Gorky Park

Gorky Park
Gorky Park

In principio fu il romanzo di Martin Cruz Smith (1981), dal quale venne tratto il film diretto da Michael Apted, ed il cui soggetto fa riferimento sempre a Smith, ma la sceneggiatura è di Dennis Potter. Appena due anni separano le pagine dello statunitense dal film dell'inglese, dunque cotto e mangiato, ed in anni affatto facili per parlare di Russia. Gorky Park è una pellicola gelida, lenta, scostante, a tratti respingente. Immagino che Apted l'abbia appositamente voluta così. Non c'è nulla che trasmetta empatia, inclusione, attrazione, quanto piuttosto il contrario, è come se l'ispettore Arkadij Renko (William Hurt) ci intimasse di stare fuori da quella storiaccia, dato che non ne ricaveremmo che dispiaceri, minacce e forse pure una ferita mortale in mezzo al petto.

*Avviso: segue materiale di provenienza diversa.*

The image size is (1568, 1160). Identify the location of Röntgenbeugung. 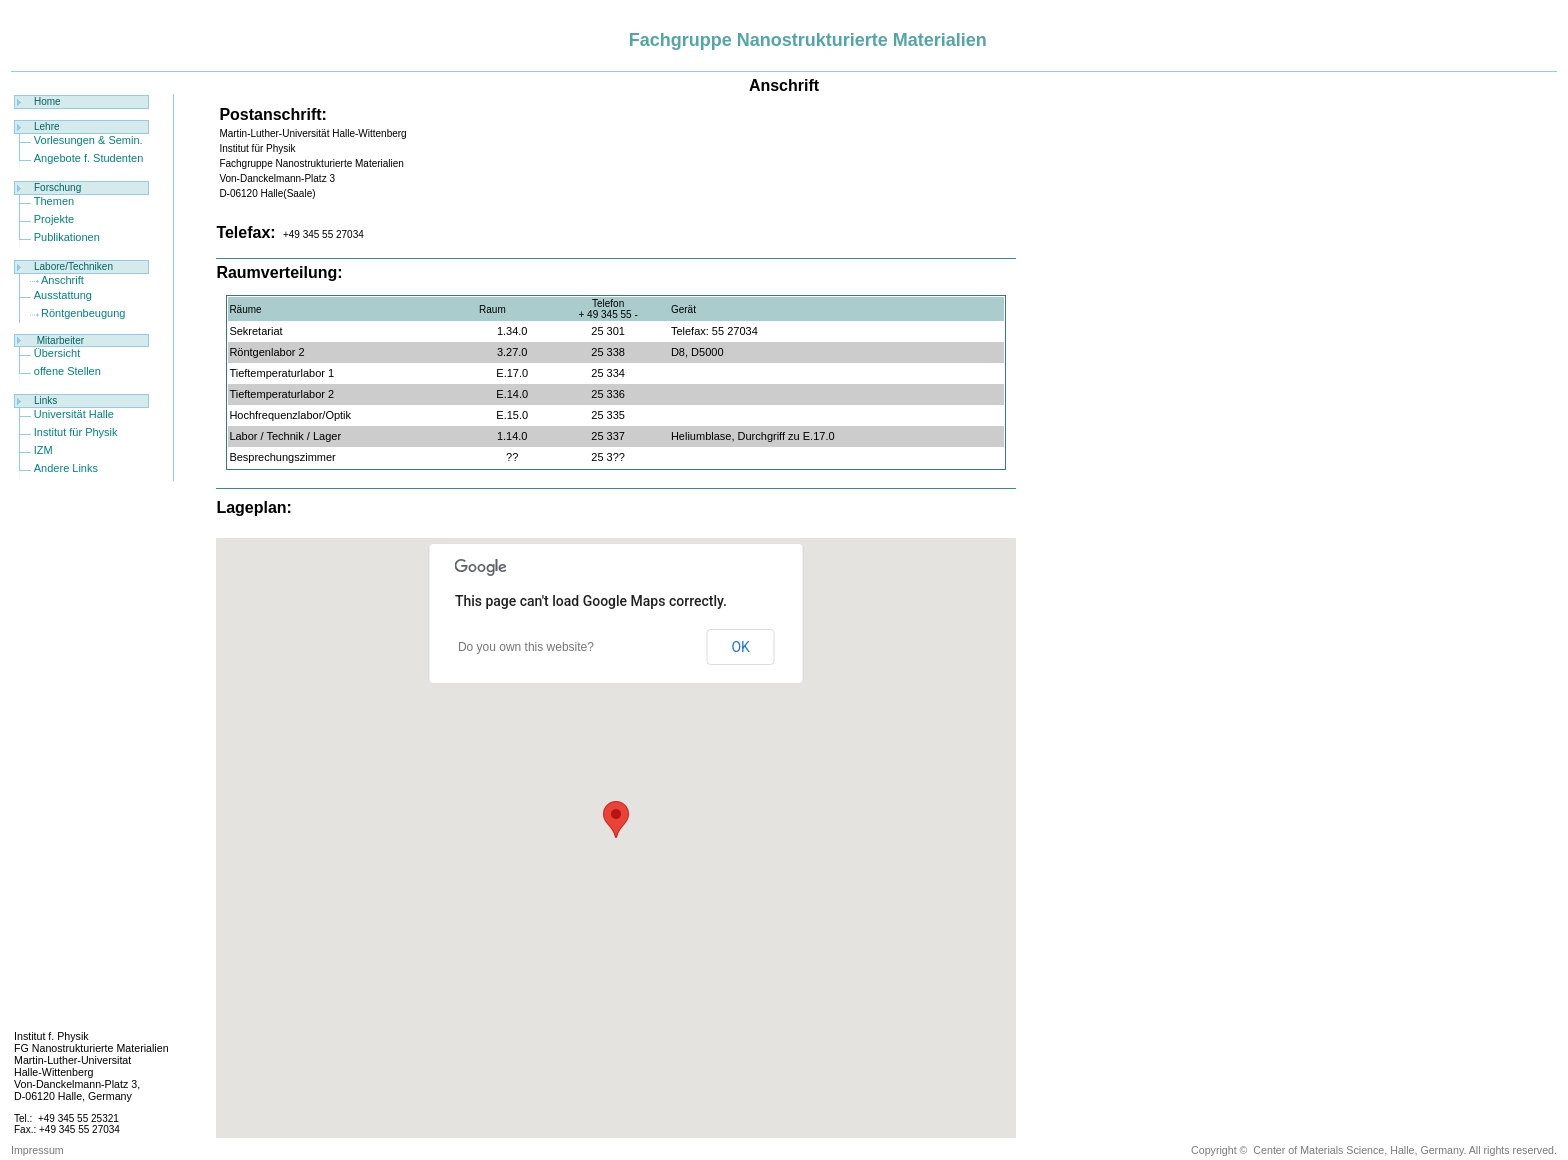
(83, 313).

Il clima è rigido, le architetture sono spoglie e severe, lo sguardo dei personaggi è vuoto e privo di emozioni, tutto è militarizzato e la vita non vale poi granché, si può morire in ogni momento, ad ogni angolo di strada senza che nessuno versi delle lacrime per quella perdita. Naturalmente, per contrappasso, questa ambientazione diventa assai magnetica e stimolante per lo spettatore, il quale tuttavia respira ad ogni fotogramma la "gravità" del contesto socio-culturale che ospita le indagini condotte da Renko. Indagini tortuose e tormentate, anche perché costantemente "contaminate" dalla contiguità con gli uomini del KGB. Tre morti al Gorky Park, tre facce sfigurate, letteralmente scarnificate a colpi di lama, per rendere impossibile risalire alle identità delle vittime. Un'otturazione dentale però tradisce la provenienza di uno di loro, è un americano. E poi c'è la questione dei pattini da ghiaccio usati dalla ragazza, di proprietà di una donna che ne aveva denunciato la scomparsa e che pare coinvolta in qualche modo nel caso.

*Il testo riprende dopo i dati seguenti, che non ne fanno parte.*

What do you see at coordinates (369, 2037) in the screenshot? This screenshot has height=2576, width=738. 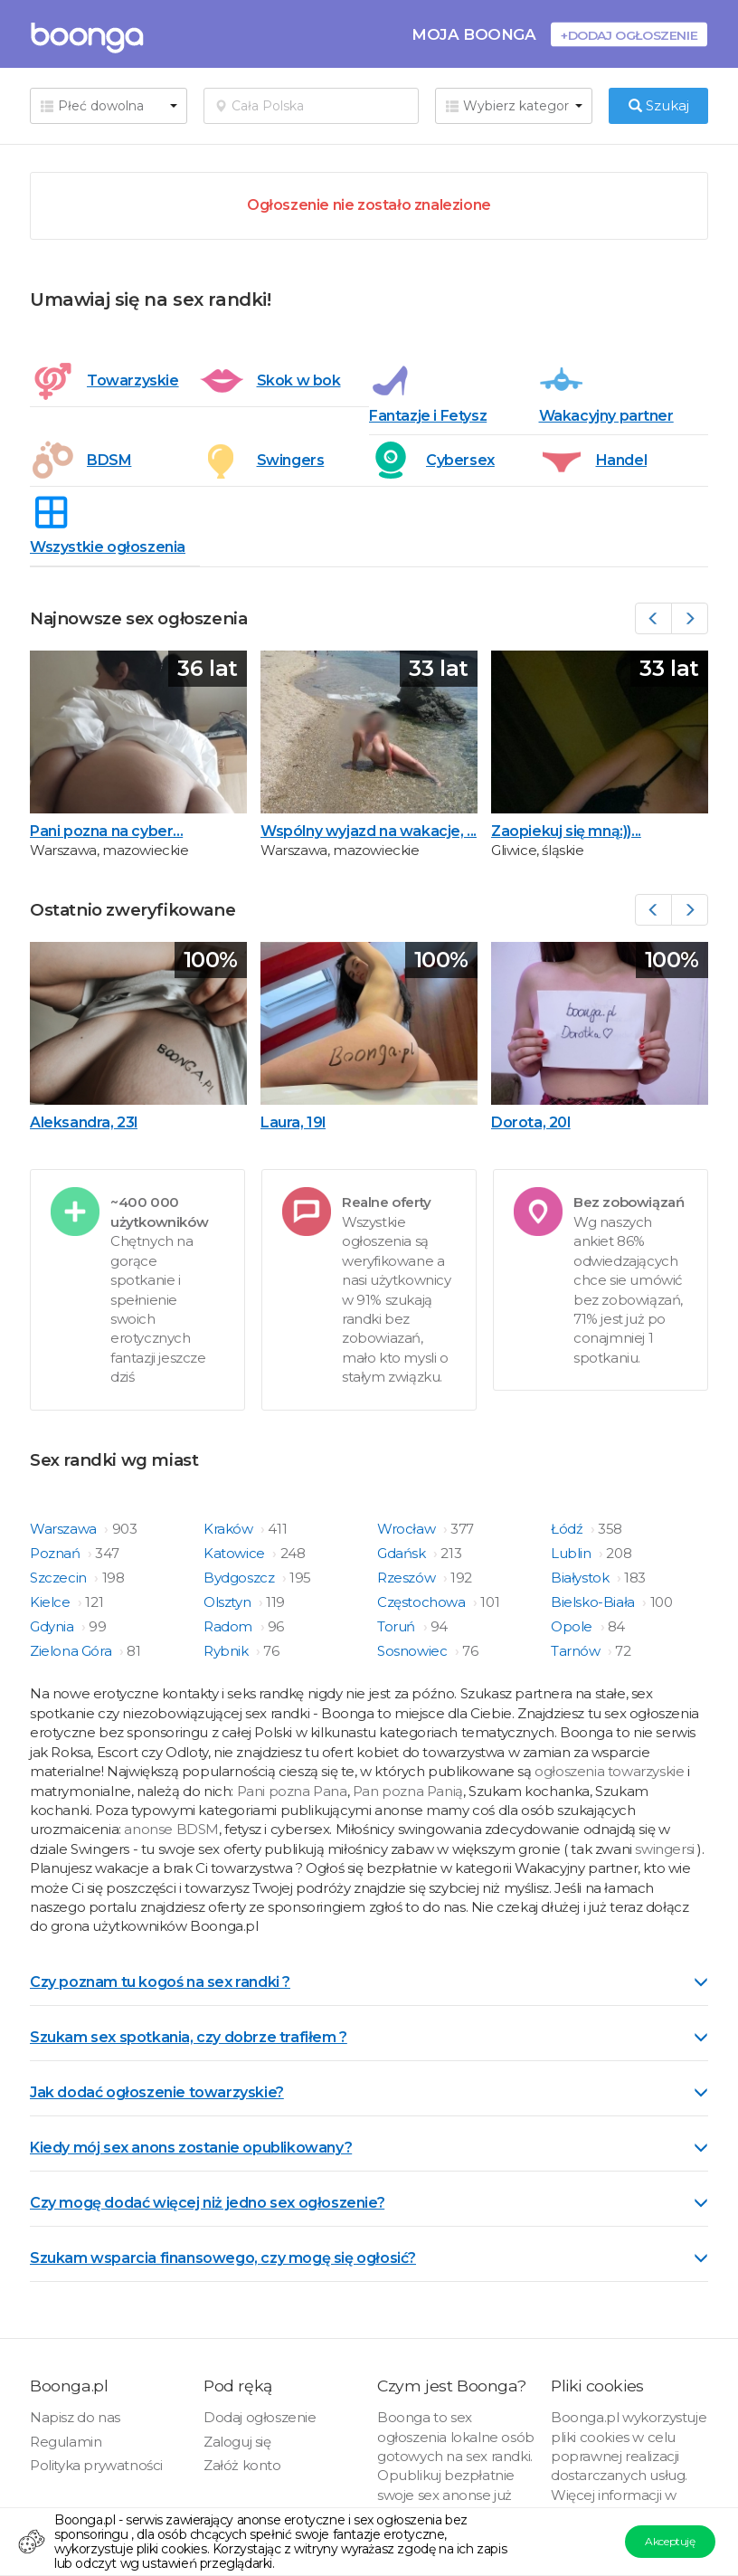 I see `Szukam sex spotkania, czy dobrze trafiłem ? [button]` at bounding box center [369, 2037].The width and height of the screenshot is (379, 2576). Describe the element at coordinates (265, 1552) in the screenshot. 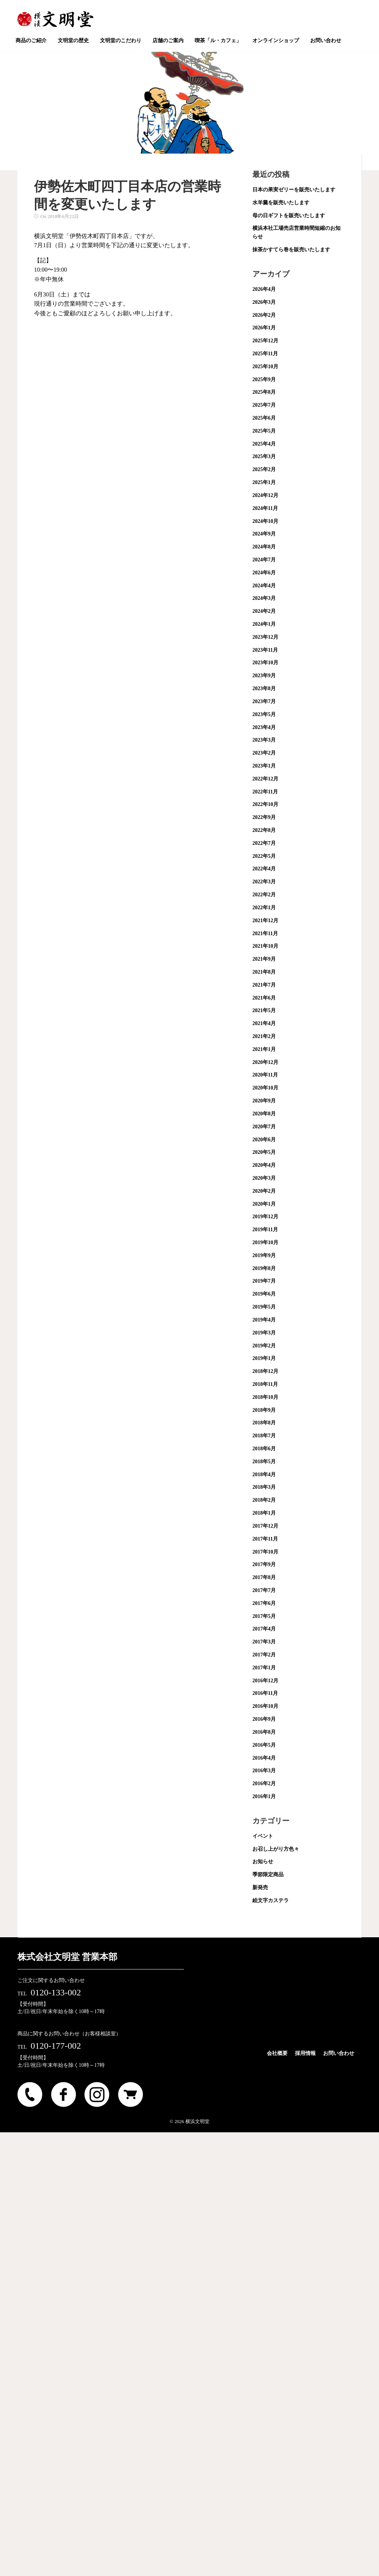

Dal momento in cui Renko cerca di mettere assieme tutti i pezzi del mosaico la faccenda prende una piega inquietante e oscura. La sensazione di essere ostacolato in modo occulto è pressante, e progressivamente le ombre si dissipano lasciando la minaccia esplicita e affatto occulta. William Hurt era probabilmente la faccia più idonea a rivestire i panni dell'ispettore, la sua consonanza con la sfera emotiva di Renko è simbiotica. Hurt è uno capace di non fare nulla, non muovere neppure un sopracciglio, e al contempo scatenare un'intensità violenta e viscerale. Uno sguardo, un leggero digrignare la mascella, una ciocca di capelli che frana lungo la fronte, e pare che il suo personaggio stia per sconvolgere ogni equilibrio. Intorno a lui tutto è molto controllato, congelato, sotto rigida misura, un'oppressione che naturalmente trasfigura per allegoria il regime sovietico agli sgoccioli della guerra fredda (che viene elevata a potenza dalle musiche di James Horner). Eccellente la fotografia (molto livida) di Ralf. D Bode, tedesco naturalizzato americano, e quindi forse con qualche retaggio europeo che si rivela assai funzionale. Tuttavia, come è logico immaginare, l'Unione Sovietica non concesse affatto il permesso di girare un film (con nel quale il KGB viene ritratto in quel modo poi) in patria, e così Apted ricorse alla vicina Helsinki, trasformandola in Mosca e simulando il Gorky Park attraverso il Kaisaniemi Park. Impressionante la familiarità dei luoghi, dovuta alla perdurante sfera di influenza subita dalla Finlandia da parte dell'Urss. Apted non cade nella tentazione di dipingere l'Occidente contro l'Oriente con toni trionfalistici del primo rispetto al secondo, poiché il capitalista americano interpretato da Lee Marvin non appare certo migliore dei suoi interlocutori russi, anzi, proprio in quanto somiglianti si "pigliano", verrebbe da dire.